The affidavits of the several attorneys, upon which plaintiffs rely in seeking to justify an enhanced hourly rate of $393, discuss neither the 1981 prevailing rate nor the fact that the Huntington Branch of NAACP is a plaintiff in the case. Neither do they discuss how much of an inducement is reflected in Suffolk Housing Services’ promise to pay part of plaintiffs’ attorneys’ fees and its actual payment of $52,000. Without deciding whether affidavits such as these, standing alone, would be sufficient to warrant a fee enhancement in another case, we hold that they do not suffice in the instant case.

The district court’s MEMORANDUM AND ORDER has few of the “detailed findings” based upon “specific evidence” that the Supreme Court held to be necessary for the modification of lodestar awards. Delaware Valley I, supra, 478 U.S. at 565, 106 S.Ct. at 3098. Accordingly, upon the remand which we now order, the district court, before ordering a fee enhancement, should make detailed findings supported by specific evidence in the record concerning the following: (1) the customary charges made by plaintiffs’ attorneys in 1981; (2) plaintiffs’ efforts and specifically those of the plaintiff Huntington Branch, NAACP, to secure or furnish counsel; (3) the effect that NAACP’s presence in the case, both as party and counsel, had on the need for fee enhancement; (4) whether Charles Sanders, an Assistant General Counsel for the NAACP, is entitled to an enhancement of his lodestar fees; (5) the effect on the need for fee enhancement of Suffolk Housing’s agreement to pay part of the attorneys’ fees; (6) the circumstances concerning the receipt and the possible obligation of the plaintiffs or their attorneys to return to Suffolk Housing the $52,000 that it paid to plaintiffs’ attorneys. In light of these findings, the district court will then be able to determine (a) whether any fee enhancement is appropriate, and, if so, in what amount, (b) whether plaintiffs or their attorneys are legally obligated to return the $52,000 to Suffolk Housing, (c) whether a multiplier, if allowed at all, should in any event be applied to the non-contingent fee of $52,000, and (d) whether the multiplier, if allowed at all, should be applied to the fees accrued after the 1988 decisions which removed the contingency of recovery from the case.

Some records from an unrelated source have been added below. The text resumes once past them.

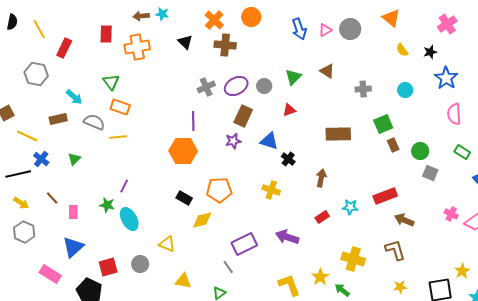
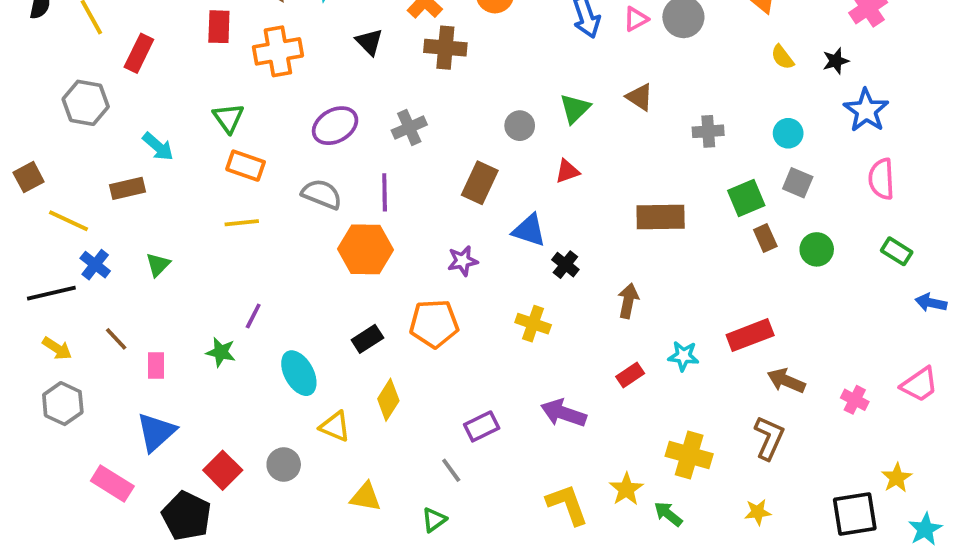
purple ellipse: (236, 86) -> (335, 126), moved
gray semicircle: (94, 122) -> (322, 194), moved
purple star: (233, 141) -> (463, 261), moved
gray square: (430, 173) -> (798, 183), moved
black rectangle: (184, 198) -> (367, 339), turned -63
pink cross: (451, 214) -> (855, 400), moved
cyan ellipse: (129, 219) -> (299, 373), moved
yellow diamond: (202, 220) -> (388, 400), moved, turned -45
purple rectangle: (244, 244) -> (482, 426), size x0.7
brown L-shape: (395, 250) -> (769, 438), turned 40
red square: (108, 267) -> (223, 470), turned -30
yellow star: (400, 287) -> (758, 512), moved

That part of the district court’s judgment and order allowing a fee enhancement is vacated and the matter is returned to the district court for further proceedings consistent with this opinion. The district court may, however, defer further proceedings to await possible additional enlightenment in this troublesome area by the Supreme Court’s anticipated decision in Dague v. City of Burlington, supra, in which certio-rari has been granted.